I only just saw it: a bit of fur in the dusty corner between the brick wall and the cold metal door frame. It looked like the scrap of an animal someone had crumpled up and carelessly discarded after using only once.

There was a quick breath pulsing in it, some life in the furry pouch after all. A small brown bat. I disturbed it: it began clambering on its tenterhook wrists across the pavement to the flowerbed. I did not leave until it had hooked its way a double hand's-breadth up the wall and bivouaced head-down from a meager twist of vine.

When I came back, after dark, it was gone.

mánudagur, janúar 21, 2008


Skyldi grafa Bobby Fischer í þjóðgrafreitnum á Þingvöllum? Hvað gengur að fólki?

Var Fischer þjóðarhetja? Hvað gerði hann fyrir þjóðina á borð við skáldin Jónas Hallgrímsson og Einar Benediktsson? Var hann yfirhöfuð Íslandsvinur? Af því að hann er orðinn eins konar eilífur konungur skáksins?

Ég efist um það, að Ísland hafi gott af því, að annar konungur mygli í jörð Frónsins. Hrærekr réði í Heiðmörk fyrr en Óláfr helgi blindaði hann og sendi til Íslands, sér til öryggis. Sagan segir (Óláfs saga helga í Heimskringlu, K 85) að sá einn konungr hvíli á Íslandi.

Hrærekr var ekki Íslandsvinur frekar en Fischer var, bara óvinur aðrar þjóðar, einmitt eins og Fischer. Hann var ekkert merkilegur sem maður þó að hann hefði verið konungur í Heiðmörk; Fischer var ekkert betri manneskja þó að hann hefði verið konungur á skákborðinu. Hrærekur varð blindur og illur meðan Fischer varð illur og blindur á annan hátt, siðblindur, og gyðingahatur streymdi upp úr honum í áratugir.

Samkvæmt Landinu þínu Íslandi var Hrærekur heygður nálægt Kirkjubæjarklaustri. Ég hef komið þar og séð hauginn. Hann er ekki mikill og ekki höfðingjalegur í laginu. Mér finnst það passa ágætlega.

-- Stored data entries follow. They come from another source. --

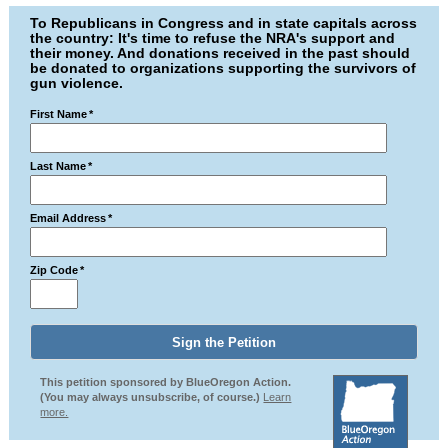
To Republicans in Congress and in state capitals across
the country: It's time to refuse the NRA's support and
their money. And donations received in the past should
be donated to organizations supporting the survivors of
gun violence.
First Name
*
Last Name
*
Email Address
*
Zip Code
*
This petition sponsored by BlueOregon Action.
(You may always unsubscribe, of course.)
Learn
more.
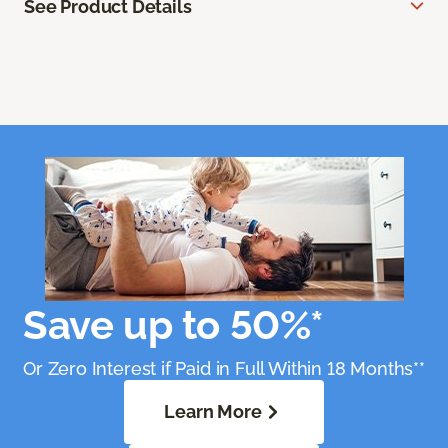
See Product Details
Save up to 50%*
Or Zero Interest if Paid in Full Within 18 Months**
Learn More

Mér er eiginlega sama þó Fischer verði grafinn á Íslandi. Láta hann fá reit, venjulegan reit einhvern stað. Hann tók sinn hlut af merkilegum reitum meðan hann teflði gegn Kasparov. Nú er það búið. Gröfum hann og gleymum.

sunnudagur, janúar 20, 2008


laugardagur, janúar 19, 2008


When it's this cold after a few warmer days, the streets are dry but edged with crackly white. It is salt rime more than hoarfrost. It is not too slick to cycle over.

Hoar is the English cognate of ON hár. It is the first element of Óðin's psuedonym Hárbarðr, if that name means "greybeard." According to Douglas Harper the word remains in German as the honorific Herr. That would mean it is also in Dutch in Mynheer (or more properly mijnheer -- my Anglicized spelling is from the stories of Washington Irving). This means that the word is in Old Norse twice, once as hár and again as the honorific herra, "lord," borrowed in from an earlier form of German.

Rime is old, too. It might be related to ON rim, rail, though I'm not sure whether a rim can be horizontal. It might be related to rimi, a raised strip of land. I will think of this, now, when I go rattling over the broken pavement pushed up by frost heaves and crusted with salt.

mánudagur, janúar 14, 2008

á staðnum

Non-place, non-time. In transit in an anonymous coffee house chain I find I have no idea what timezone I am in. I stare at the readout on my cellphone, the one that reflects a self-updating internal clock, and try to work the absurdly simple math back and forth. As a result, I know what time it is on the spot, but I am not sure where that spot it. The relative temporal position of other people whose spatial location I am sure of I cannot figure.

I struggle with this for---twenty minutes? In any case until I am called for boarding and jet off into places even less place-like.

þriðjudagur, janúar 01, 2008


No bells, no ringing, but the first shouts and buzzes from noisemakers are accompanied by a sudden gust of wind that lashes the first drops of this year's rain against the windows. A few fireworks pop and hiss, and the first siren whines some blocks away. Black tree branches are tossing against the soft-seeming, pinkish gray. They are, modestly, beautiful.